DATA EXTRACT section start
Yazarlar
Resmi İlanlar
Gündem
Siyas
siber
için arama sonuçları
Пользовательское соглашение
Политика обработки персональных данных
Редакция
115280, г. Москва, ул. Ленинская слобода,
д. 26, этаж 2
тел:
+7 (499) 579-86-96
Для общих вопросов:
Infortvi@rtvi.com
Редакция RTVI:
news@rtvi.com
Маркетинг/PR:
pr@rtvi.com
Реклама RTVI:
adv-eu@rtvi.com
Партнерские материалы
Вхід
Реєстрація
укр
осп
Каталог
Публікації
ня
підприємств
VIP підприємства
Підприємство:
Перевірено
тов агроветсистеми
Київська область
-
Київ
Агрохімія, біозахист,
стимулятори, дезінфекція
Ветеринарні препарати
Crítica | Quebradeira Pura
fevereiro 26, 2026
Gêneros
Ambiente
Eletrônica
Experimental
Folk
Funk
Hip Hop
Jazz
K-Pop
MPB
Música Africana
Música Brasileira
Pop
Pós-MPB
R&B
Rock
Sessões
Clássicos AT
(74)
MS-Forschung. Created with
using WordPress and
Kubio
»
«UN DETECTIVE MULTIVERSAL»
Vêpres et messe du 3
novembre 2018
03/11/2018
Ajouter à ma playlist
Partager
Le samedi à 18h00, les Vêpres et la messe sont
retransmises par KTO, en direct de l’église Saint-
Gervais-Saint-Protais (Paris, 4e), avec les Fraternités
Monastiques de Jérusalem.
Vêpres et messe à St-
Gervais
DATA EXTRACT section end
EXERCISE DIRECTIONS ::
What must be returned is the line with "fevereiro 26, 2026" plus every line after it to the end of the entries, exactly as they appear.

EXERCISE OUTPUT ::
fevereiro 26, 2026
Gêneros
Ambiente
Eletrônica
Experimental
Folk
Funk
Hip Hop
Jazz
K-Pop
MPB
Música Africana
Música Brasileira
Pop
Pós-MPB
R&B
Rock
Sessões
Clássicos AT
(74)
MS-Forschung. Created with
using WordPress and
Kubio
»
«UN DETECTIVE MULTIVERSAL»
Vêpres et messe du 3
novembre 2018
03/11/2018
Ajouter à ma playlist
Partager
Le samedi à 18h00, les Vêpres et la messe sont
retransmises par KTO, en direct de l’église Saint-
Gervais-Saint-Protais (Paris, 4e), avec les Fraternités
Monastiques de Jérusalem.
Vêpres et messe à St-
Gervais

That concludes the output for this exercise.